--- DIRECTIONS ---
Transcribe every line of the material below without change, apart from dropping the pictures.
-------------------------
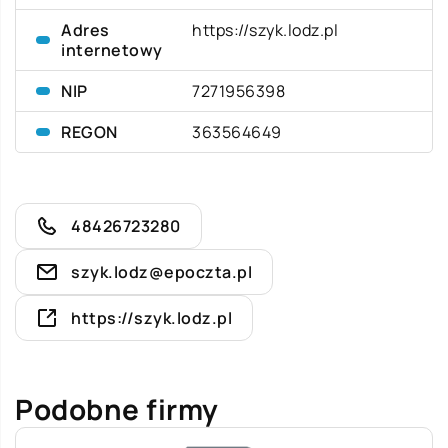
Adres
https://szyk.lodz.pl
internetowy
NIP
7271956398
REGON
363564649
48426723280
szyk.lodz@epoczta.pl
https://szyk.lodz.pl
Podobne firmy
-------------------------
--- RESULT FOR THIS EXERCISE ---
Adres
https://szyk.lodz.pl
internetowy
NIP
7271956398
REGON
363564649
48426723280
szyk.lodz@epoczta.pl
https://szyk.lodz.pl
Podobne firmy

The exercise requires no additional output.